GMO Fears Have Costly Results For Vegetable Growers
We had new carpeting installed here in the California office not long ago, with the beneficial side effect that we were motivated to dispose of some older issues of American Vegetable Grower, something I find difficult to do. One magazine cover caught my eye, the February 1999 edition, which had the headline: “GET READY — for herbicide tolerant vegetables.”
With all the controversy swirling around genetically modified organisms (GMOs) of late, it’s easy to forget how far back scientists have been working on glyphosate-tolerant vegetable crops. That ’99 cover story detailed how Dan Cantliffe and his colleagues at the University of Florida’s (UF) Institute of Food and Agricultural Sciences had performed successful field trials on incorporating the glyphosate-resistant gene into a popular crisphead lettuce variety, South Bay.
Cantliffe, now UF County Extension Director St. Johns County and Distinguished Professor Emeritus, and his team were so successful they won a USDA Honor Award in 1996 for their work. “Even the USDA was keen on it then,” Cantliffe says acidly.

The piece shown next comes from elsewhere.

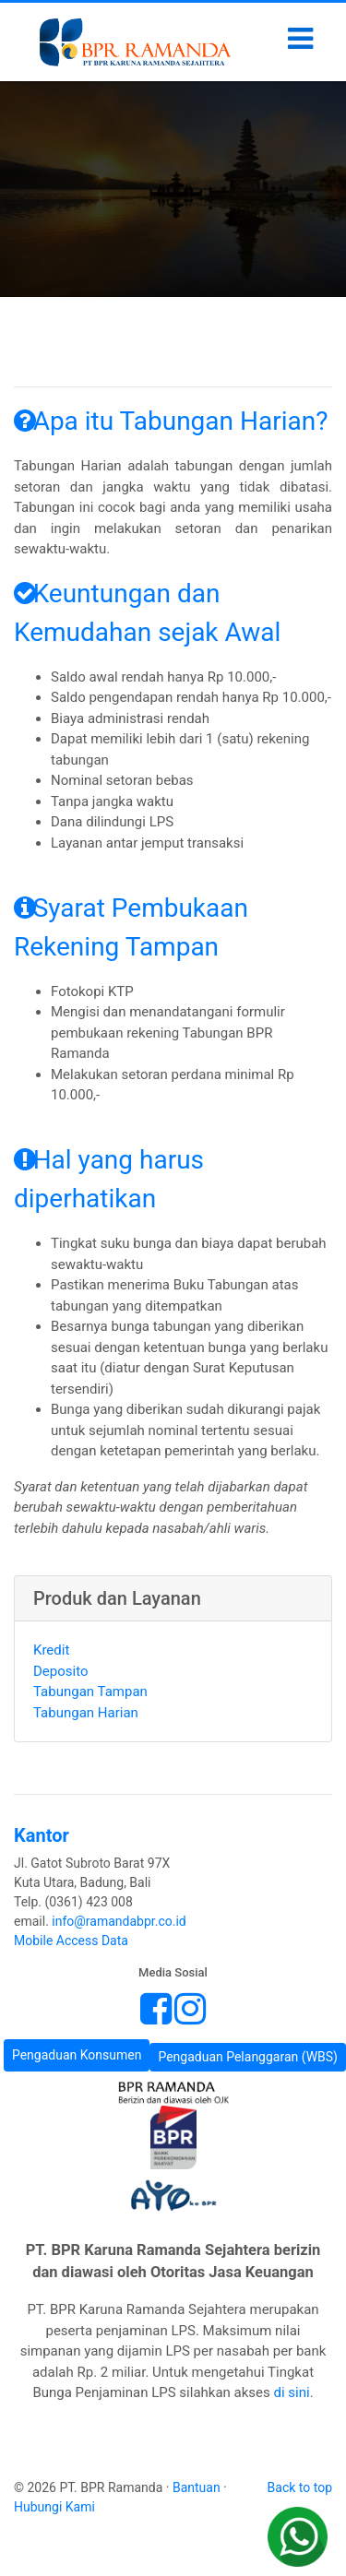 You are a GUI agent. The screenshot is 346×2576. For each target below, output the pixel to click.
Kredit (51, 1650)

In fact, the technology looked so promising that, according to that same issue of AVG, a University of California-Davis team of breeders had recently signed an agreement to work on incorporating Roundup Ready technology into strawberries. The editors noted it was a promising development, particularly with the phase-out of methyl bromide looming.
Don’t get Cantliffe wrong. It’s not that he didn’t achieve fame and fortune for the GMO work that ticks him off, it’s that growers lost out on some very useful technology. One problem in Florida for lettuce growers is that they have historically lacked a suitable herbicide, and hand weeding costs $750 an acre. Besides saving growers’ money, GMOs greatly reduce the amount of pesticides that are needed. “And there’s no downside,” he says, “none whatsoever.”
But in the mid-90s GMO opposition, already strong in Europe, moved across the Atlantic. Cantliffe attended roundtable forums on the topic to try and explain to people that while this technology only involved moving a single gene or a single cluster of genes, with traditional breeding scientists move thousands. He even tried making his case to the consumer media, but they saw the fear factor surrounding GMOs, and knew that’s what would grab viewers’ and readers’ attention.
So now we live in a nation where most people consume GMOs every day, through most field corn, soybeans, cheese, pharmaceuticals, etc. But because vegetables like Bt sweet corn aren’t allowed, Florida growers sometimes have to spray a crop 20 times.
“It’s just crazy,” says Cantliffe — the sanest comment on GMO opposition I have heard.